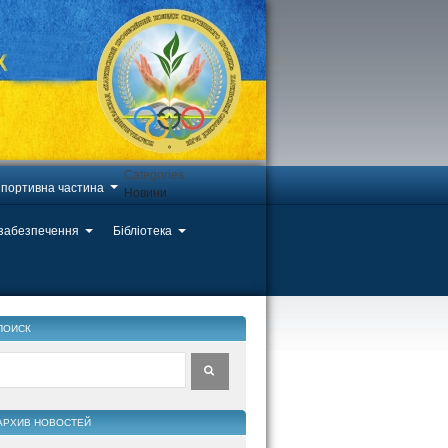
Categories
портивна частина
Новини
 забезпечення
Бібліотека
ПОИСК
АРХИВ НОВОСТЕЙ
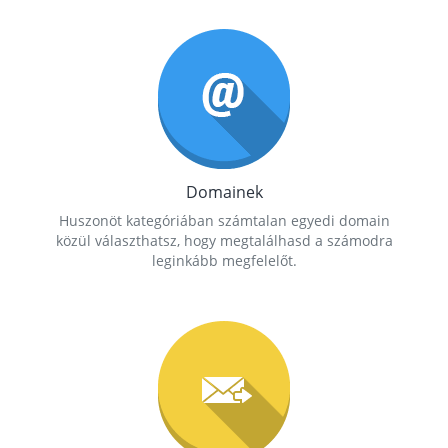
Domainek
Huszonöt kategóriában számtalan egyedi domain
közül választhatsz, hogy megtalálhasd a számodra
leginkább megfelelőt.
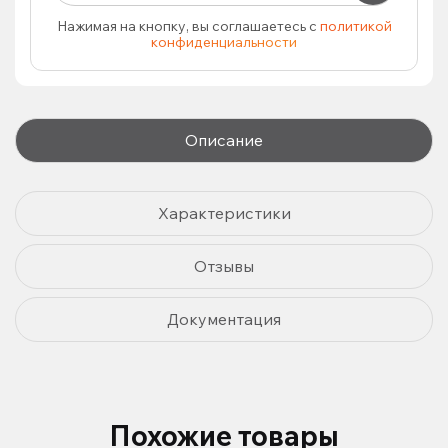
Нажимая на кнопку, вы соглашаетесь с
политикой
конфиденциальности
Описание
Характеристики
Отзывы
Документация
Похожие товары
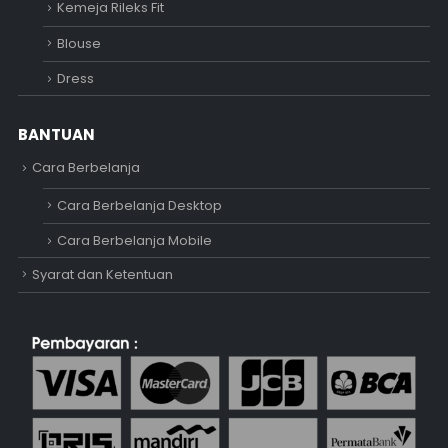
Kemeja Rileks Fit
Blouse
Dress
BANTUAN
Cara Berbelanja
Cara Berbelanja Desktop
Cara Berbelanja Mobile
Syarat dan Ketentuan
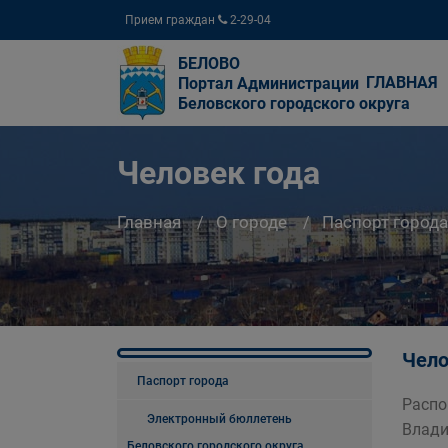
Прием граждан
2-29-04
БЕЛОВО
ГЛАВНАЯ
Портал Администрации
Беловского городского округа
Человек года
Главная
О городе
Паспорт города
Чело
Паспорт города
Распо
Электронный бюллетень
Влади
Беловского городского округа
__________
Assigned task:
Using the material above, restate word for word the lines from the line that has "Cara Berbelanja Mobile" to the last line, inclusive, with pictures omitted.

Problem solution:
Cara Berbelanja Mobile
Syarat dan Ketentuan
Прием граждан
2-29-04
БЕЛОВО
ГЛАВНАЯ
Портал Администрации
Беловского городского округа
Человек года
Главная
О городе
Паспорт города
Чело
Паспорт города
Распо
Электронный бюллетень
Влади
Беловского городского округа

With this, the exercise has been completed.